Objective: People with HIV (PWH) have high risk of liver fibrosis. We investigated the effect of weight gain and metabolic dysfunction-associated steatotic liver disease (MASLD) on liver fibrosis dynamics. Design: Multicenter cohort study. Methods: Fibrosis progression was defined as development of significant fibrosis [liver stiffness measurement (LSM) 8 kPa], or transition to cirrhosis (LSM 13 kPa), for those with significant fibrosis at baseline. Fibrosis regression was defined as transition to LSM less than 8 kPa, or to LSM less than 13 kPa for those with cirrhosis at baseline. MASLD was defined as hepatic steatosis (controlled attenuation parameter >248 dB/m) with at least one metabolic abnormality. A continuous-time multistate Markov model was used to describe transitions across fibrosis states. Results: Among 1183 PWH included from three centers (25.2% with viral hepatitis coinfection), baseline prevalence of significant fibrosis and MASLD was 14.4 and 46.8%, respectively. During a median follow-up of 2.5 years (interquartile range 1.9 – 3.5), the incidence rate of fibrosis progression and regression was 2.8 [95% confidence interval (CI) 2.3 – 3.4] and 2.2 (95% CI 1.9 – 2.6) per 100 person-years, respectively. In Markov model, weight gain increased the odds of fibrosis progression [odds ratio (OR) 3.11, 95% CI 1.59–6.08], whereas weight gain (OR 0.30, 95% CI 0.10– 0.84) and male sex (OR 0.32, 95% CI 0.14– 0.75) decreased the odds of fibrosis regression.
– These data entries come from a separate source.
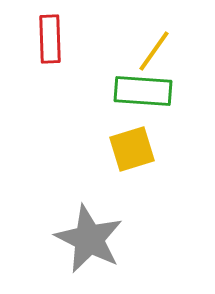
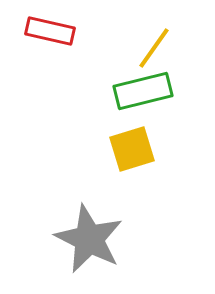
red rectangle: moved 8 px up; rotated 75 degrees counterclockwise
yellow line: moved 3 px up
green rectangle: rotated 18 degrees counterclockwise
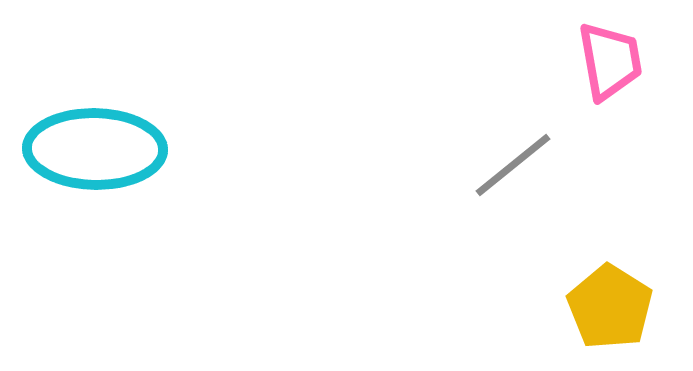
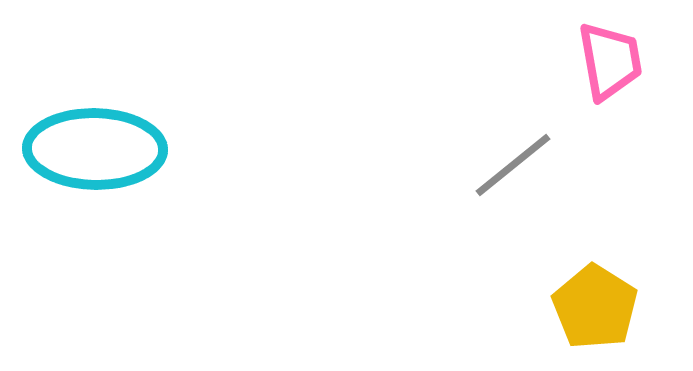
yellow pentagon: moved 15 px left
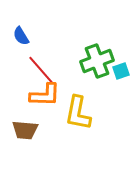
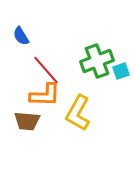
red line: moved 5 px right
yellow L-shape: rotated 18 degrees clockwise
brown trapezoid: moved 2 px right, 9 px up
On multivariable Cox regression analysis, predictors of fibrosis progression were weight gain [adjusted hazard ratio (aHR) 3.12, 95% CI 1.41 – 6.90] and MASLD (aHR 2.72, 95% CI 1.05– 7.02). Conclusion: Fibrosis transitions are driven by metabolic health variables in PWH, independently of viral hepatitis coinfection and antiretroviral class therapy.